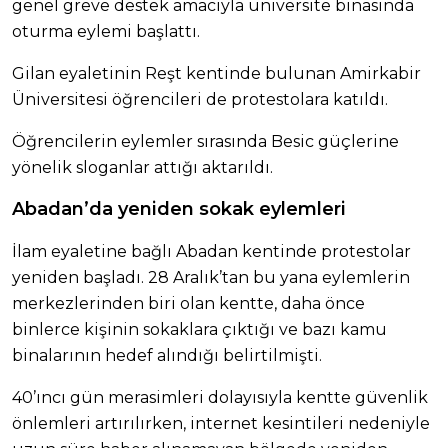
genel greve destek amacıyla üniversite binasında
oturma eylemi başlattı.
Gilan eyaletinin Reşt kentinde bulunan Amirkabir
Üniversitesi öğrencileri de protestolara katıldı.
Öğrencilerin eylemler sırasında Besic güçlerine
yönelik sloganlar attığı aktarıldı.
Abadan’da yeniden sokak eylemleri
İlam eyaletine bağlı Abadan kentinde protestolar
yeniden başladı. 28 Aralık’tan bu yana eylemlerin
merkezlerinden biri olan kentte, daha önce
binlerce kişinin sokaklara çıktığı ve bazı kamu
binalarının hedef alındığı belirtilmişti.
40’ıncı gün merasimleri dolayısıyla kentte güvenlik
önlemleri artırılırken, internet kesintileri nedeniyle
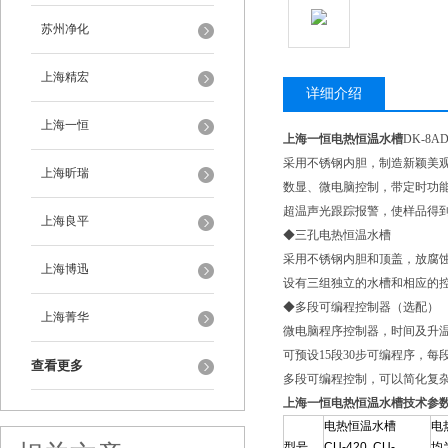
苏州净化
上海精宏
详细介绍
上海一恒
上海一恒电热恒温水槽
DK-8A
采用不锈钢内胆，制造新颖美
上海昕瑞
数显、微电脑控制，带定时功
超温声光跟踪报警，使样品得
上海良平
◆三孔电热恒温水槽
采用不锈钢内胆和顶盖，放腐
上海博迅
设有三组独立的水槽和相应的
◆多段可编程控制器（选配）
上海菁华
微电脑程序控制器，时间及升
可预设15段30步可编程序，每段
查看更多
多段可编程控制，可以简化复
上海一恒电热恒温水槽技术参
电热恒温水槽
电
型号
CU-420 CU-
均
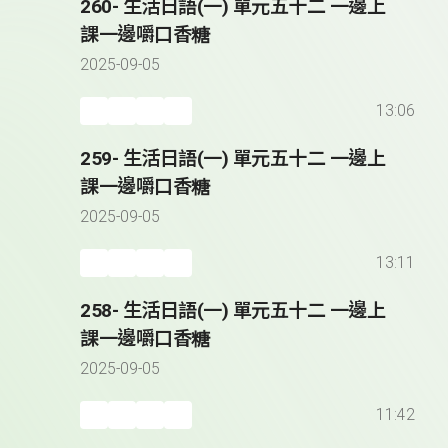
260- 生活日語(一) 單元五十二 一邊上
課一邊嚼口香糖
2025-09-05
13:06
259- 生活日語(一) 單元五十二 一邊上
課一邊嚼口香糖
2025-09-05
13:11
258- 生活日語(一) 單元五十二 一邊上
課一邊嚼口香糖
2025-09-05
11:42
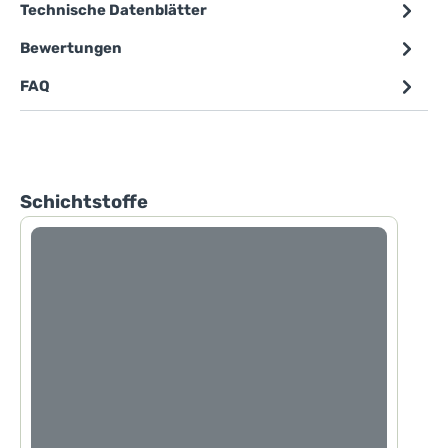
Technische Datenblätter
Bewertungen
FAQ
Produktgalerie überspringen
Schichtstoffe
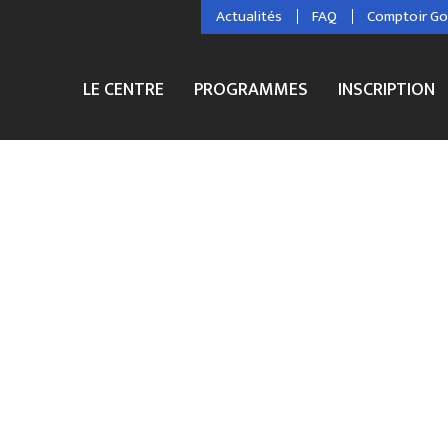
Actualités
FAQ
Comptoir G
LE CENTRE
PROGRAMMES
INSCRIPTION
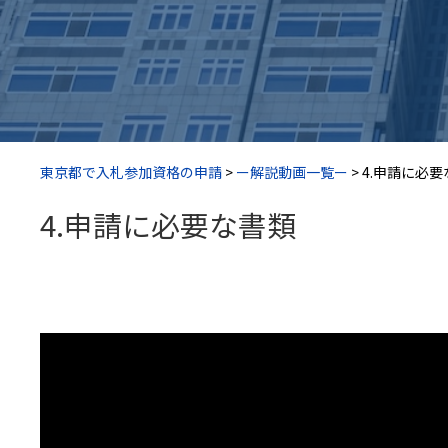
東京都で入札参加資格の申請
>
ー解説動画一覧ー
>
4.申請に必
4.申請に必要な書類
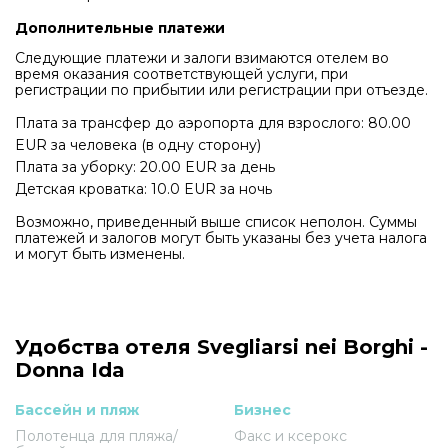
Дополнительные платежи
Следующие платежи и залоги взимаются отелем во
время оказания соответствующей услуги, при
регистрации по прибытии или регистрации при отъезде.
Плата за трансфер до аэропорта для взрослого: 80.00
EUR за человека (в одну сторону)
Плата за уборку: 20.00 EUR за день
Детская кроватка: 10.0 EUR за ночь
Возможно, приведенный выше список неполон. Суммы
платежей и залогов могут быть указаны без учета налога
и могут быть изменены.
Удобства отеля Svegliarsi nei Borghi -
Donna Ida
Бассейн и пляж
Бизнес
Полотенца для пляжа/
Факс и ксерокс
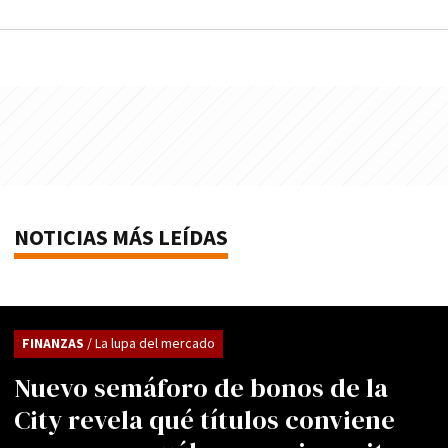
NOTICIAS MÁS LEÍDAS
FINANZAS
/ La lupa del mercado
Nuevo semáforo de bonos de la
City revela qué títulos conviene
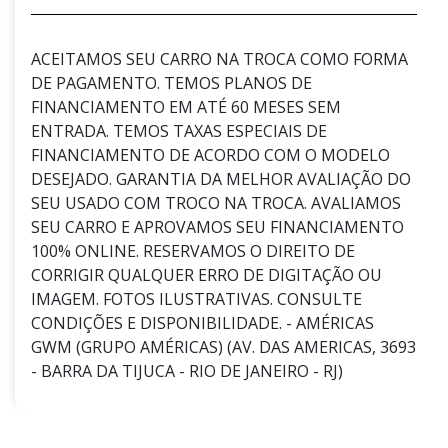
ACEITAMOS SEU CARRO NA TROCA COMO FORMA
DE PAGAMENTO. TEMOS PLANOS DE
FINANCIAMENTO EM ATÉ 60 MESES SEM
ENTRADA. TEMOS TAXAS ESPECIAIS DE
FINANCIAMENTO DE ACORDO COM O MODELO
DESEJADO. GARANTIA DA MELHOR AVALIAÇÃO DO
SEU USADO COM TROCO NA TROCA. AVALIAMOS
SEU CARRO E APROVAMOS SEU FINANCIAMENTO
100% ONLINE. RESERVAMOS O DIREITO DE
CORRIGIR QUALQUER ERRO DE DIGITAÇÃO OU
IMAGEM. FOTOS ILUSTRATIVAS. CONSULTE
CONDIÇÕES E DISPONIBILIDADE. - AMÉRICAS
GWM (GRUPO AMÉRICAS) (AV. DAS AMERICAS, 3693
- BARRA DA TIJUCA - RIO DE JANEIRO - RJ)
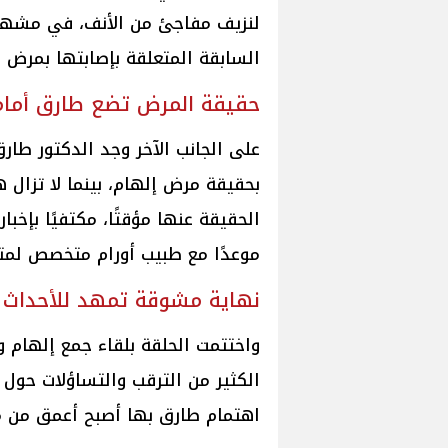
لنزيف مفاجئ من الأنف، في مشهد 
السابقة المتعلقة بإصابتها بمرض ال
حقيقة المرض تضع طارق أمام
على الجانب الآخر وجد الدكتور طا
بحقيقة مرض إلهام، بينما لا تزال
الحقيقة عنها مؤقتًا، مكتفيًا بإخبار
موعدًا مع طبيب أورام متخصص لمت
نهاية مشوقة تمهد للأحداث ا
واختتمت الحلقة بلقاء جمع إلهام
الكثير من الترقب والتساؤلات حول م
اهتمام طارق بها أصبح أعمق من م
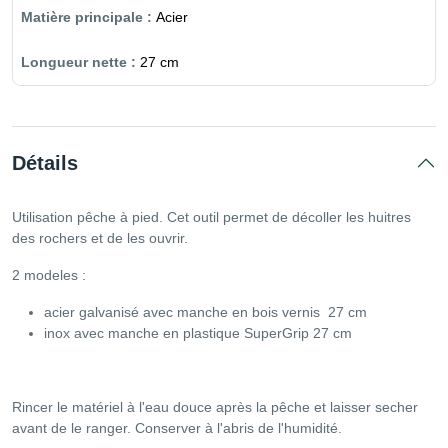
Acier
27 cm
Détails
Utilisation pêche à pied. Cet outil permet de décoller les huitres
des rochers et de les ouvrir.
2 modeles :
acier galvanisé avec manche en bois vernis 27 cm
inox avec manche en plastique SuperGrip 27 cm
Rincer le matériel à l'eau douce après la pêche et laisser secher
avant de le ranger. Conserver à l'abris de l'humidité.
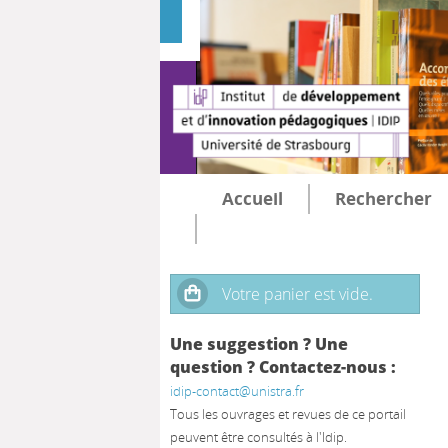
Accueil
Rechercher
Une suggestion ? Une
question ? Contactez-nous :
idip-contact@unistra.fr
Tous les ouvrages et revues de ce portail
peuvent être consultés à l'Idip.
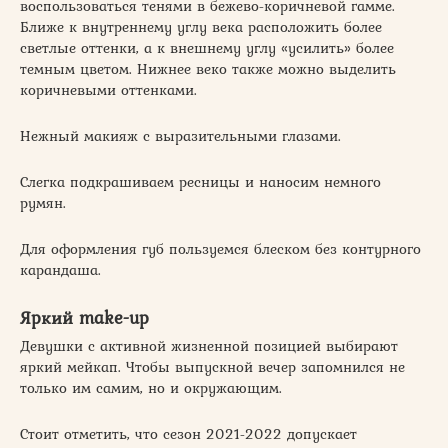
воспользоваться тенями в бежево-коричневой гамме.
Ближе к внутреннему углу века расположить более
светлые оттенки, а к внешнему углу «усилить» более
темным цветом. Нижнее веко также можно выделить
коричневыми оттенками.
Нежный макияж с выразительными глазами.
Слегка подкрашиваем ресницы и наносим немного
румян.
Для оформления губ пользуемся блеском без контурного
карандаша.
Яркий make-up
Девушки с активной жизненной позицией выбирают
яркий мейкап. Чтобы выпускной вечер запомнился не
только им самим, но и окружающим.
Стоит отметить, что сезон 2021-2022 допускает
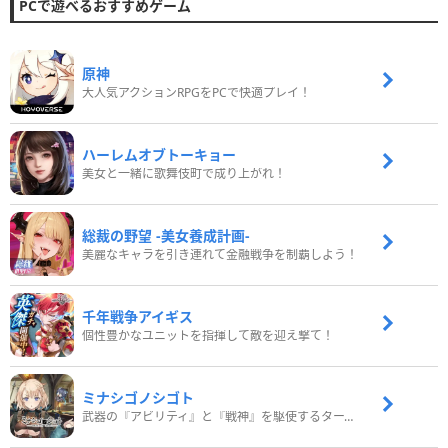
PCで遊べるおすすめゲーム
原神
大人気アクションRPGをPCで快適プレイ！
ハーレムオブトーキョー
美女と一緒に歌舞伎町で成り上がれ！
総裁の野望 -美女養成計画-
美麗なキャラを引き連れて金融戦争を制覇しよう！
千年戦争アイギス
個性豊かなユニットを指揮して敵を迎え撃て！
ミナシゴノシゴト
武器の『アビリティ』と『戦神』を駆使するターン制コマンドバトルRPG！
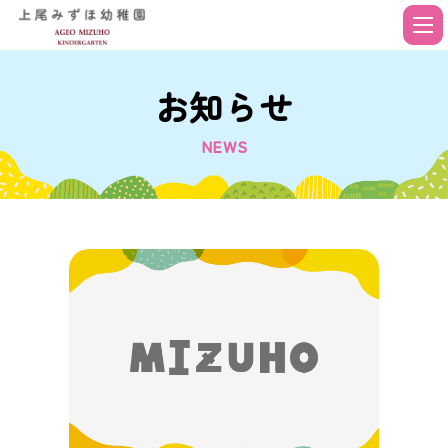
お知らせ
NEWS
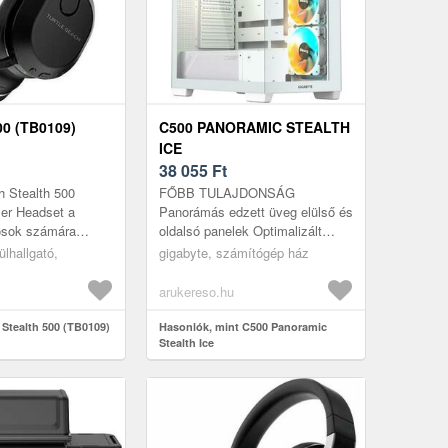
0 (TB0109)
C500 PANORAMIC STEALTH
ICE
38 055
Ft
h Stealth 500
FŐBB TULAJDONSÁG
er Headset a
Panorámás edzett üveg elülső és
osok számára
oldalsó panelek Optimalizált
 a kiváló hangzás és
légáramlás kialakítás Támogatja
ülhallgató,
gigabyte, számítógép ház
idő mellett a
a Back-Connect
alaplaptervezést, komp...
arukereso.hu
 Stealth 500 (TB0109)
Hasonlók, mint C500 Panoramic
Stealth Ice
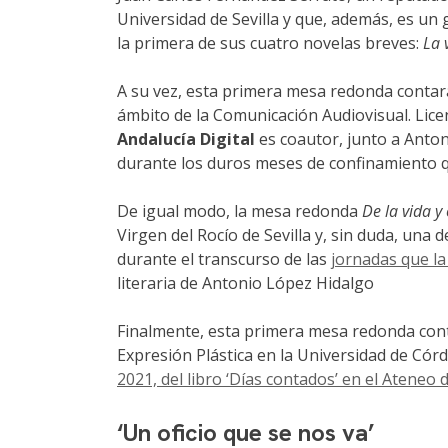
Universidad de Sevilla y que, además, es un 
la primera de sus cuatro novelas breves:
La 
A su vez, esta primera mesa redonda contar
ámbito de la Comunicación Audiovisual. Lice
Andalucía Digital
es coautor, junto a Anto
durante los duros meses de confinamiento qu
De igual modo, la mesa redonda
De la vida y
Virgen del Rocío de Sevilla y, sin duda, un
durante el transcurso de las
jornadas que l
literaria de Antonio López Hidalgo
Finalmente, esta primera mesa redonda conta
Expresión Plástica en la Universidad de Cór
2021, del libro ‘Días contados’ en el Ateneo
‘Un oficio que se nos va’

• [WHAT YOU WILL DO]: Everything between and including the line above containing "Удобства отеля Svegliarsi" and the line containing "Rincer le matériel" should be reproduced exactly, with pictures excluded.

• [WRITTEN RESPONSE]:
Удобства отеля Svegliarsi nei Borghi -
Donna Ida
Бассейн и пляж
Бизнес
Полотенца для пляжа/
Факс и ксерокс
NOTICIAS MÁS LEÍDAS
FINANZAS
/ La lupa del mercado
Nuevo semáforo de bonos de la
City revela qué títulos conviene
ACEITAMOS SEU CARRO NA TROCA COMO FORMA
DE PAGAMENTO. TEMOS PLANOS DE
FINANCIAMENTO EM ATÉ 60 MESES SEM
ENTRADA. TEMOS TAXAS ESPECIAIS DE
FINANCIAMENTO DE ACORDO COM O MODELO
DESEJADO. GARANTIA DA MELHOR AVALIAÇÃO DO
SEU USADO COM TROCO NA TROCA. AVALIAMOS
SEU CARRO E APROVAMOS SEU FINANCIAMENTO
100% ONLINE. RESERVAMOS O DIREITO DE
CORRIGIR QUALQUER ERRO DE DIGITAÇÃO OU
IMAGEM. FOTOS ILUSTRATIVAS. CONSULTE
CONDIÇÕES E DISPONIBILIDADE. - AMÉRICAS
GWM (GRUPO AMÉRICAS) (AV. DAS AMERICAS, 3693
- BARRA DA TIJUCA - RIO DE JANEIRO - RJ)
لنزيف مفاجئ من الأنف، في مشهد 
السابقة المتعلقة بإصابتها بمرض ال
حقيقة المرض تضع طارق أمام
على الجانب الآخر وجد الدكتور طا
بحقيقة مرض إلهام، بينما لا تزال
الحقيقة عنها مؤقتًا، مكتفيًا بإخبار
موعدًا مع طبيب أورام متخصص لمت
نهاية مشوقة تمهد للأحداث ا
واختتمت الحلقة بلقاء جمع إلهام
الكثير من الترقب والتساؤلات حول م
اهتمام طارق بها أصبح أعمق من م
Acier
27 cm
Détails
Utilisation pêche à pied. Cet outil permet de décoller les huitres
des rochers et de les ouvrir.
2 modeles :
acier galvanisé avec manche en bois vernis 27 cm
inox avec manche en plastique SuperGrip 27 cm
Rincer le matériel à l'eau douce après la pêche et laisser secher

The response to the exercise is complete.